Cela montre que la génétique n’est qu’un élément parmi d’autres. L’environnement, le développement cérébral et les mécanismes de compensation jouent également un rôle majeur.
Votre découverte la plus célèbre reste le « GABA Shift ». Pourquoi est-elle si importante ?
Parce qu’elle a profondément modifié notre compréhension du cerveau en développement.
Pendant longtemps, on pensait que les mécanismes neuronaux étaient identiques chez l’adulte et chez le fœtus. Nous avons montré que ce n’était pas le cas.
Le neurotransmetteur GABA inhibe les neurones chez l’adulte, mais il les excite pendant le développement cérébral. Cela signifie qu’un cerveau en formation obéit à des règles différentes de celles d’un cerveau mature.
Cette découverte a eu des implications considérables, notamment pour la compréhension de l’autisme, de l’épilepsie et d’autres troubles neurodéveloppementaux.
Nous avons également observé que dans certains tissus cérébraux malades, le GABA retrouve des propriétés similaires à celles observées pendant le développement embryonnaire. Comme si la maladie réactivait certains programmes biologiques précoces.
Cette découverte a-t-elle directement conduit à vos travaux thérapeutiques dans l’autisme ?

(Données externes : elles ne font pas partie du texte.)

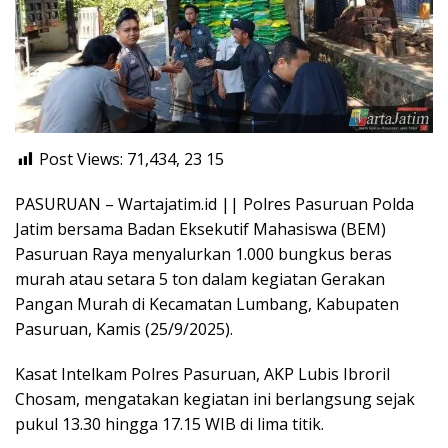
Post Views: 71,434, 23
15
PASURUAN – Wartajatim.id || Polres Pasuruan Polda
Jatim bersama Badan Eksekutif Mahasiswa (BEM)
Pasuruan Raya menyalurkan 1.000 bungkus beras
murah atau setara 5 ton dalam kegiatan Gerakan
Pangan Murah di Kecamatan Lumbang, Kabupaten
Pasuruan, Kamis (25/9/2025).
Kasat Intelkam Polres Pasuruan, AKP Lubis Ibroril
Chosam, mengatakan kegiatan ini berlangsung sejak
pukul 13.30 hingga 17.15 WIB di lima titik.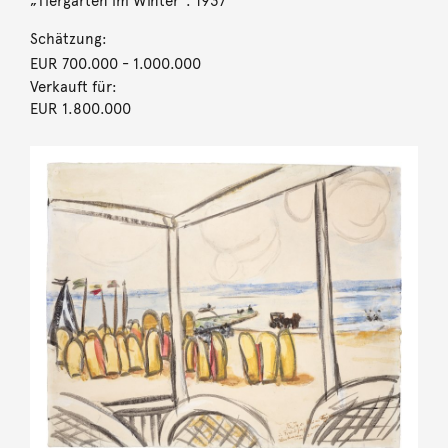
„Tiergarten im Winter“. 1937
Schätzung:
EUR 700.000
- 1.000.000
Verkauft für:
EUR 1.800.000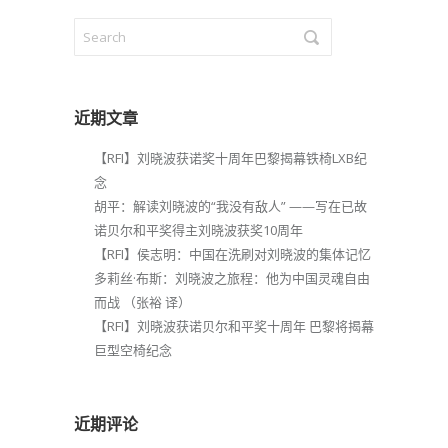
近期文章
【RFI】刘晓波获诺奖十周年巴黎揭幕铁椅LXB纪
念
胡平：解读刘晓波的“我没有敌人” ——写在已故
诺贝尔和平奖得主刘晓波获奖10周年
【RFI】侯志明：中国在洗刷对刘晓波的集体记忆
多莉丝·布斯：刘晓波之旅程：他为中国灵魂自由
而战 （张裕 译）
【RFI】刘晓波获诺贝尔和平奖十周年 巴黎将揭幕
巨型空椅纪念
近期评论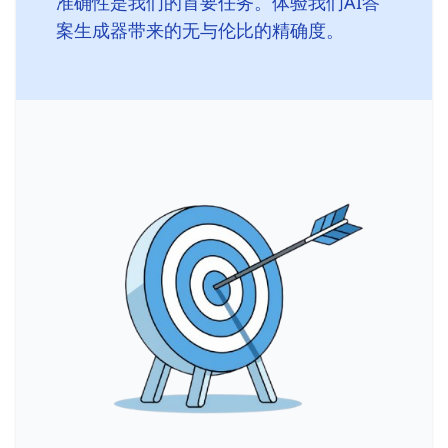
准确性是我们的首要任务。体验我们AI答
案生成器带来的无与伦比的精确度。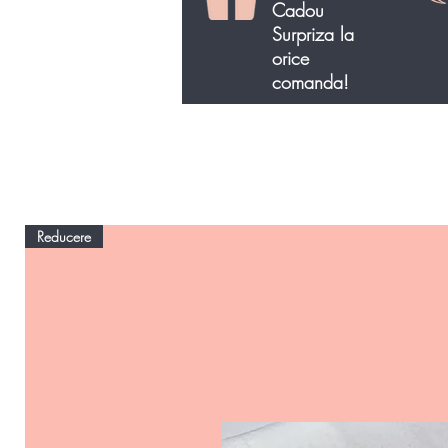
Cadou
Surpriza la
orice
comanda!
Reducere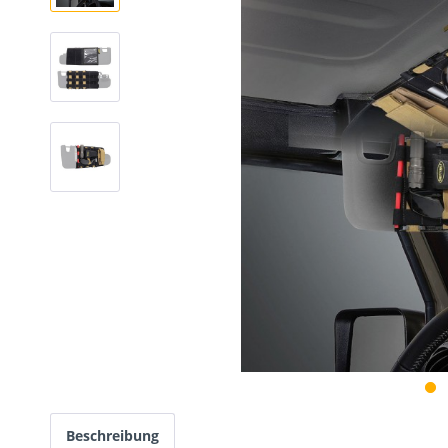
Beschreibung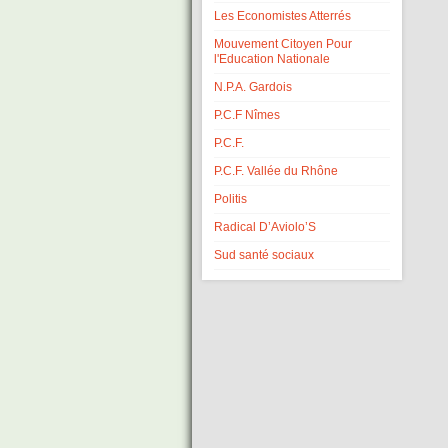
Les Economistes Atterrés
Mouvement Citoyen Pour
l'Education Nationale
N.P.A. Gardois
P.C.F Nîmes
P.C.F.
P.C.F. Vallée du Rhône
Politis
Radical D’Aviolo’S
Sud santé sociaux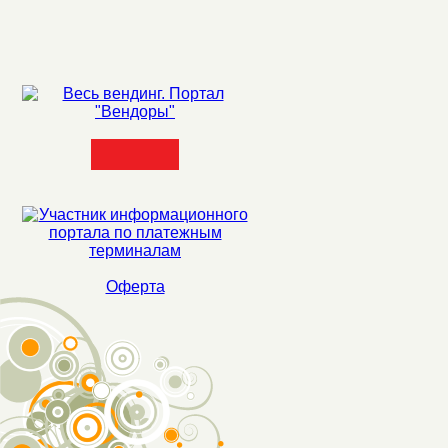
Оферта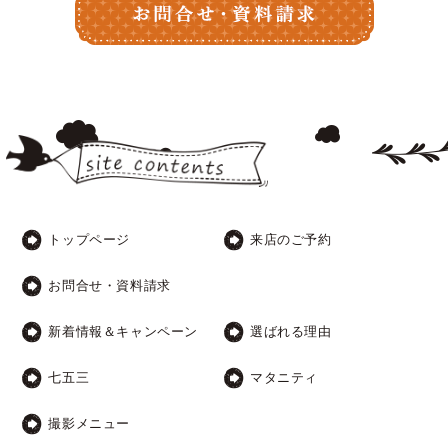
トップページ
来店のご予約
お問合せ・資料請求
新着情報＆キャンペーン
選ばれる理由
七五三
マタニティ
撮影メニュー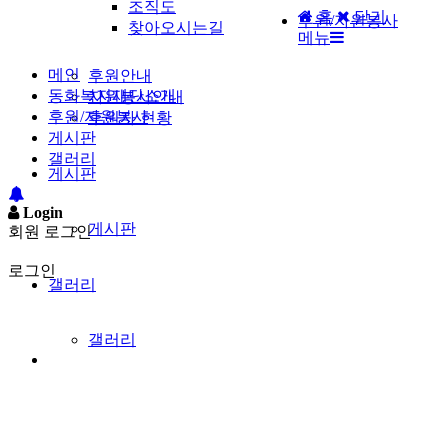
조직도
홈
닫기
후원/자원봉사
찾아오시는길
메뉴
메인
후원안내
동화복지재단소개
자원봉사안내
후원/자원봉사
후원자 현황
게시판
갤러리
게시판
Login
게시판
회원 로그인
로그인
갤러리
갤러리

Oui. C’est précisément en étudiant ces mécanismes que nous avons développé un traitement visant à corriger certaines anomalies observées dans le cerveau en développement.
Les résultats obtenus jusqu’à présent sont encourageants. Une méta-analyse regroupant plus d’un millier d’enfants traités dans différents pays suggère un bénéfice clinique chez certains profils de patients.
L’enjeu désormais est d’identifier précisément quels enfants peuvent en bénéficier afin de concevoir un nouvel essai clinique plus ciblé.
Après cinquante ans de recherche, quel message souhaitez-vous transmettre ?
Le cerveau est probablement l’organe le plus complexe du corps humain. Rien n’y est automatique.
Dans de nombreuses maladies neurologiques, les évènements initiaux surviennent très tôt, mais les symptômes apparaissent beaucoup plus tard. Entre les deux, le cerveau se transforme, se réorganise et construit sa propre histoire.
Comprendre cette histoire est essentiel. C’est à cette condition que nous pourrons développer des traitements plus efficaces, diagnostiquer plus tôt et améliorer durablement la vie des patients et de leurs familles.